Note: For pre-10.1 impersonation: the logs, revision histories, etc., will continue to reflect the previous way of tracking impersonation users, which is that all actions made by the impersonator are logged as actions taken by the user being impersonated. Hence, consistency between old and new should not be expected.
If you want to revert to the old way of tracking impersonation, the Impersonation.RunAsImpersonatedUser=true must be added to the sharedconfig.properties file. The impersonation functionality will switch to the impersonated user instead of a system-generated impersonation user. Warning: All actions taken during impersonation will be performed and logged as the actual impersonated user, which will impact auditability when identifying data changes.
Whenever a user starts impersonating another user, a user with the name <'Impersonator User ID> as <Target User ID>' and the ID, which will begin with the 'STIBO.I' prefix, will be created.

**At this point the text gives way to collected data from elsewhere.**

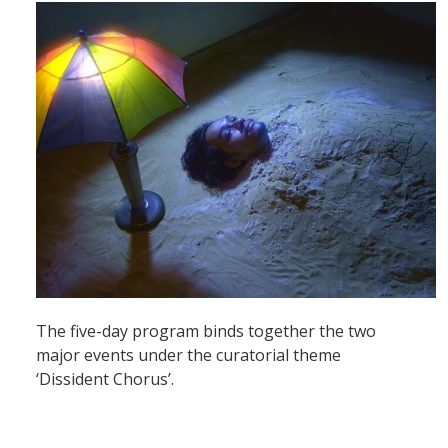
The five-day program binds together the two
major events under the curatorial theme
‘Dissident Chorus’.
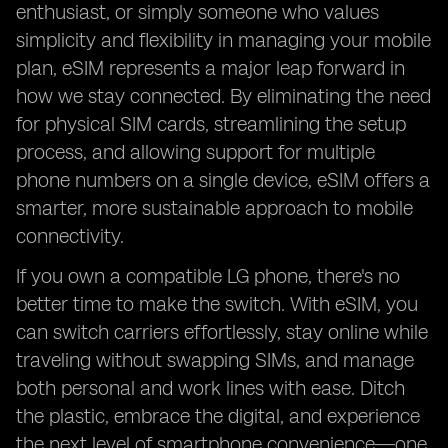
enthusiast, or simply someone who values
simplicity and flexibility in managing your mobile
plan, eSIM represents a major leap forward in
how we stay connected. By eliminating the need
for physical SIM cards, streamlining the setup
process, and allowing support for multiple
phone numbers on a single device, eSIM offers a
smarter, more sustainable approach to mobile
connectivity.
If you own a compatible LG phone, there's no
better time to make the switch. With eSIM, you
can switch carriers effortlessly, stay online while
traveling without swapping SIMs, and manage
both personal and work lines with ease. Ditch
the plastic, embrace the digital, and experience
the next level of smartphone convenience—one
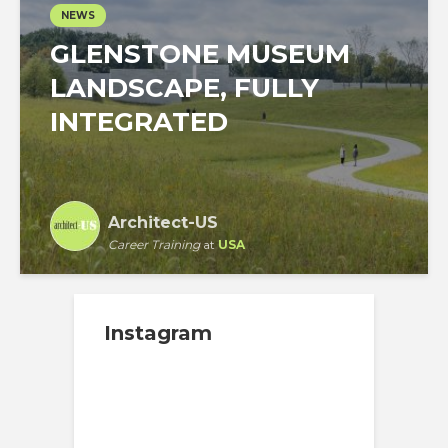
NEWS
GLENSTONE MUSEUM
LANDSCAPE, FULLY
INTEGRATED
Architect-US
Career Training
at
USA
Instagram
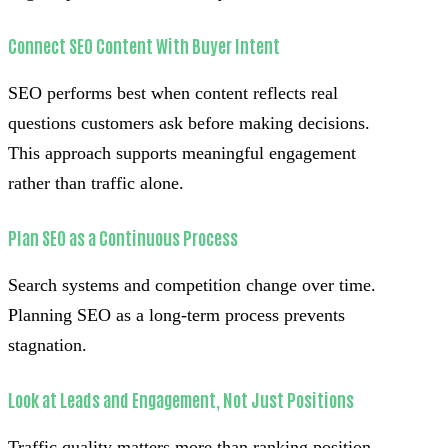
Connect SEO Content With Buyer Intent
SEO performs best when content reflects real
questions customers ask before making decisions.
This approach supports meaningful engagement
rather than traffic alone.
Plan SEO as a Continuous Process
Search systems and competition change over time.
Planning SEO as a long-term process prevents
stagnation.
Look at Leads and Engagement, Not Just Positions
Traffic quality matters more than ranking position.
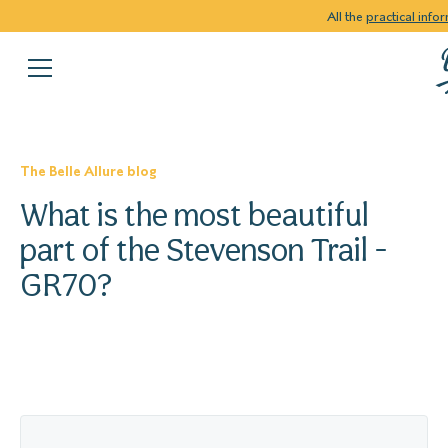
All the
practical info
The Belle Allure blog
What is the most beautiful
part of the Stevenson Trail -
GR70?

The audit trail will then indicate that it is this new user revising objects or making other changes. These special user types are hidden from all browse, search, and assignment interfaces and will not count against the licensed number of users. The Admin Portal's user activity report fills this void in visibility and is shown in the first image below (as well as some other examples).
Admin Portal > User Activity Report:
Node Details > Summary Cards:
Multi Revision Screen:
Revision History:
Important: Workbench audit history shows user IDs, so you will only see the STIBO.I user when looking at revision history in the workbench. The STIBO.I prefix indicates that the change was made under impersonation, and prompt you or other users to view the Admin Portal User Activity Report to uncover exactly who made the change.
For more information on setting up components to access impersonation in Web UI, see the following:
- Homepage Widgets (see the Impersonate User Widget section) here
- Global Navigation Panel (see the Main Properties section) here here
For information on accessing and using impersonation, see the following:
- User Impersonation (see the Using Web UI documentation) here
- Corner Bar Child Components (see the Corner Bar Impersonate User section) here here
Important: The Corner Bar Component and its child components have been superseded. The information linked above is strictly for legacy systems that have the functionality already configured.